The Minister of Works, Mr. Mike
Onolememen, disclosed this in an interview with State House Correspondents in
Abuja.

The government said the action was
taken because of the failure of Bi-Courtney, which is owned by billionaire Wale
Babalakin, to fulfill agreements reached with it on the project.

The minister said, “Due to the
senseless carnages on this important expressway which is part of Arterial Route
A1, the Federal Government has also decided to embark on the emergency
reconstruction of the expressway.”
He said that his Ministry had engaged
Julius Berger Plc and R.C.C Nigeria Limited to commence work immediately on the
reconstruction of the expressway.
Julius Berger will handle Section 1, which is from Lagos to the Shagamu
interchange, while RCC Nigeria Limited will be responsible for Section II, from
Shagamu to Ibadan.
“The federal Government wishes to
assure that while it will continue to uphold the sanctity of contracts entered
into by the federal government, it will not shy away from implementing
provisions of the contract agreement dealing with non-performance on the part
of the contracting party.”

According to the Minister, the legal implications of terminating the contract
have been carefully considered by the Federal Ministry of Works and the Federal
Government.

Mr.
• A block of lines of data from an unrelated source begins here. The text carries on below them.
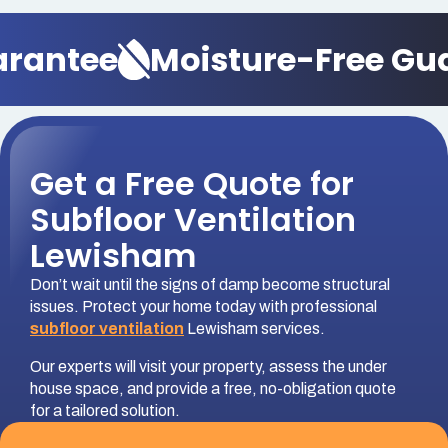
antee
Moisture-Free Guar
Get a Free Quote for
Subfloor Ventilation
Lewisham
Don’t wait until the signs of damp become structural
issues. Protect your home today with professional
subfloor ventilation
Lewisham services.
Our experts will visit your property, assess the under
house space, and provide a free, no-obligation quote
for a tailored solution.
Onolememen said: “If you recall
we have been on this issue for quite sometime now and we have meticulously
followed the concession agreement, the provision of relevant clauses of the
agreement. We have complied fully with the provisions of this agreement. We
have had cause even in the past to write the concessioneer to detail the
breaches which it had committed in this agreement in this particular
transaction and we have also followed the minimum and maximum number of days
the contractor was expected to remedy the situation but failing which the
Federal Government had no alternative but to take this course of action”.
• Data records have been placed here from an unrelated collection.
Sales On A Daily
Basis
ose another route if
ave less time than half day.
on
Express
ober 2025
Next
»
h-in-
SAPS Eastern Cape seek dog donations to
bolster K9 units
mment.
He noted out that Bi-Courteny was
supposed finish the job in four years, which will come to a close in about six
months’ time, with nothing on the ground to suggest that it is capable of
fulfilling the objective.
On whether it was a mistake giving
the concession to Bi-Courteny in the first place, he said, “I would not
want to say that it was a mistake, because though I was not [the Minister] at
that time, perhaps at that time they had the most responsible bids, the details
best known to the then Minister of Works and his team that handled the project.
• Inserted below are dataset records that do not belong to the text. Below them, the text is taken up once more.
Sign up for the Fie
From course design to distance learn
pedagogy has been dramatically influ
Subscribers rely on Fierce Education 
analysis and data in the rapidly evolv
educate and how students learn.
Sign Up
“But again it is not out of place to
give Nigerian companies opportunities to handle projects of this nature. This
is our country, whoever has the ability and the capacity to do projects of this
nature we believe should be encouraged”.
On the percentage of work done on the
road so far, he said: “I will leave that for those who use the road. As
far as we are concerned the terms of work have not been complied with”.